Guest Blogger Arone Silverman
We previously covered the Sallie Mae report which indicated that student reliance on credit cards has increased dramatically over the past four years. Students are swiping their cards for everything – from course books and laptops to even tuition. An article from the Wall Street Journal indicates almost three quarters of students made ‘risky’ financial moves since last fall. This includes using payday loans to pay off balances, missing credit card payments and maxing out their line of credit.
Credit Card companies are aware of students’ naivety when it comes to credit. Most students don’t know how credit cards work and some even see them as ‘free’ money. While in college students are an easy target. Credit card companies buy lists from schools and enter into exclusive arrangements allowing them on-campus marketing privileges – some even using the school logo on their card.

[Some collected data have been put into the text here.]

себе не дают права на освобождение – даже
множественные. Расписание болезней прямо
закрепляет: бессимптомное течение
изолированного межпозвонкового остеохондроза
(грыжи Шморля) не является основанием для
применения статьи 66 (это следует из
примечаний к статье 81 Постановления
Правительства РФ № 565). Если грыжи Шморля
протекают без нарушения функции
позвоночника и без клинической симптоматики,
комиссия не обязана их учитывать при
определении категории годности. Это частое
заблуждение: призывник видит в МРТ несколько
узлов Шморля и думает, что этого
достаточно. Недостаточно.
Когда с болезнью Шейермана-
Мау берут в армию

Some students don't even get to college before the credit card applications start flying through the door.
Jane of Getzville, New York
“Through the bitter experience of an acquaintance, I discovered that parents can be held liable for the debt of children living in their home when they didn't even know and had no way to know that the child had a credit card. The credit card companies market to children and then hold the parents liable.”

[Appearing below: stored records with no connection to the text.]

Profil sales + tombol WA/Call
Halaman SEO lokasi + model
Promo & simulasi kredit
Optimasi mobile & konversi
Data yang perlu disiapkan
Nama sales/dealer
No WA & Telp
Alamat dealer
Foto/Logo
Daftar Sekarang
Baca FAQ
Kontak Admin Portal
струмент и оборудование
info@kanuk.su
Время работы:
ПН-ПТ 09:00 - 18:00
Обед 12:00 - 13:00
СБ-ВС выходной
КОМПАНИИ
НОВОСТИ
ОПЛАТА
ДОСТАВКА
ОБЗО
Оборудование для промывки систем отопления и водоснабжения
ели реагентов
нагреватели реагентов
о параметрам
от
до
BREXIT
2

Allowing credit card companies direct access to these vulnerable new-credit consumers is dangerous and many students are graduating with unmanageable debt. The Sallie Mae report found that recent graduates leave school with credit card debt equaling $4,138 – a 44% increase since 2004. Combine this high credit card balance with some of the highest rates of unemployment we’ve seen in years, and students are really starting off on the wrong foot.

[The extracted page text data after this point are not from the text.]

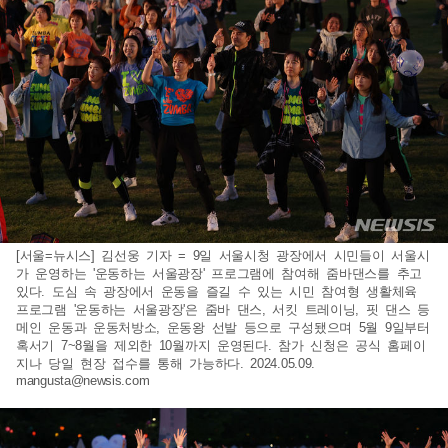
[서울=뉴시스] 김선웅 기자 = 9일 서울시청 광장에서 시민들이 서울시
가 운영하는 '운동하는 서울광장' 프로그램에 참여해 줌바댄스를 추고
있다. 도심 속 광장에서 운동을 즐길 수 있는 시민 참여형 생활체육
프로그램 '운동하는 서울광장'은 줌바 댄스, 서킷 트레이닝, 핏 댄스 등
메인 운동과 운동처방소, 운동왕 선발 등으로 구성됐으며 5월 9일부터
혹서기 7~8월을 제외한 10월까지 운영된다. 참가 신청은 공식 홈페이
지나 당일 현장 접수를 통해 가능하다. 2024.05.09.
mangusta@newsis.com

Legislation passed this week in the Senate and House of Representatives protects students by limiting the availability of credit to young consumers. The bill requires consumers under the age of 21 to either have a parental co-signer on the account or be able to provide financial evidence indicating they can afford to make payments. The bill also includes restrictions on prescreened offers to young people under 21 and prohibits credit increases without approval by the co-signer.